**What you will do:** From the line that contains "Given the image: Find" to the final line of the entries, return every line exactly and leave out all others.

------------------------------------------------

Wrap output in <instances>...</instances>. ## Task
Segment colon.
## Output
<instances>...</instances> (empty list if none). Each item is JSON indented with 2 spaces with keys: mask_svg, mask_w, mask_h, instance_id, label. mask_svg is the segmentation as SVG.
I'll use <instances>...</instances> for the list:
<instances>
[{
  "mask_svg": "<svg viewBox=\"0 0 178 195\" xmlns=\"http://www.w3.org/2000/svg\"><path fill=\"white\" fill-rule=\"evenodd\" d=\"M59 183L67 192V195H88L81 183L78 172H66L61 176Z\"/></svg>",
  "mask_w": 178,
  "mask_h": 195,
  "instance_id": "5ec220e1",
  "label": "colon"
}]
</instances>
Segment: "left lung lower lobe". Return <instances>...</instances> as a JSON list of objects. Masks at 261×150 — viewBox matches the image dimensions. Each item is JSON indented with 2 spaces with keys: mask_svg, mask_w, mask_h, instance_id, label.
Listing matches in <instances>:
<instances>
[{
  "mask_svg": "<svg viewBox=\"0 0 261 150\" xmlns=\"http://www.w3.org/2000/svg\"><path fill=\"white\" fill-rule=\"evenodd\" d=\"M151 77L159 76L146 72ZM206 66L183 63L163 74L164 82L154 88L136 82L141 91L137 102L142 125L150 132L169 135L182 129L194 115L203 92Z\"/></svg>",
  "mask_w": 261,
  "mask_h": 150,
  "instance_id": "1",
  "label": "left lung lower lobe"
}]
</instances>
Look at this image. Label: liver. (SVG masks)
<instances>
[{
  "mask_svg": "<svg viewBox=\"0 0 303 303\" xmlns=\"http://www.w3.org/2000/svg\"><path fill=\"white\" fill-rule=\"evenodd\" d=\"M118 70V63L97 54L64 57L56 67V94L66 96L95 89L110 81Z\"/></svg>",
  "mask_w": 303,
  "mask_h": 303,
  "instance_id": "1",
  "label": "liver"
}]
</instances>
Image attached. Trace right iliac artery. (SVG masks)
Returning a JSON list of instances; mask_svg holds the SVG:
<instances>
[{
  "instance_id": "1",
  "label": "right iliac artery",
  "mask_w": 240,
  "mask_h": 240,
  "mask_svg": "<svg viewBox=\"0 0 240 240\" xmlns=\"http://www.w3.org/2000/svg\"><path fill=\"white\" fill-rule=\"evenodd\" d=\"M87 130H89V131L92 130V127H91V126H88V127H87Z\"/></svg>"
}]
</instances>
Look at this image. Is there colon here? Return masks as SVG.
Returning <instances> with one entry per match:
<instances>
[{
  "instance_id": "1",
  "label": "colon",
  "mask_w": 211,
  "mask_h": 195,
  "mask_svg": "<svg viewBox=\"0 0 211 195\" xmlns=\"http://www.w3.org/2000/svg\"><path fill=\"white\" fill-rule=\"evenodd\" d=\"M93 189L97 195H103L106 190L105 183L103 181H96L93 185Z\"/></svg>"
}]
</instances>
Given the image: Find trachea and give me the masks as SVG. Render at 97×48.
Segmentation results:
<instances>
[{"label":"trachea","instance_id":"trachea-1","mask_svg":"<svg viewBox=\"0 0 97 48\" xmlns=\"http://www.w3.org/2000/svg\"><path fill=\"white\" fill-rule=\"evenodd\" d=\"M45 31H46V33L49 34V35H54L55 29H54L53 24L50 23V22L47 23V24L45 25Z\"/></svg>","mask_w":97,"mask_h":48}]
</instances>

------------------------------------------------

**Answer box:**
Given the image: Find trachea and give me the masks as SVG. Render at 97×48.
Segmentation results:
<instances>
[{"label":"trachea","instance_id":"trachea-1","mask_svg":"<svg viewBox=\"0 0 97 48\" xmlns=\"http://www.w3.org/2000/svg\"><path fill=\"white\" fill-rule=\"evenodd\" d=\"M45 31H46V33L49 34V35H54L55 29H54L53 24L50 23V22L47 23V24L45 25Z\"/></svg>","mask_w":97,"mask_h":48}]
</instances>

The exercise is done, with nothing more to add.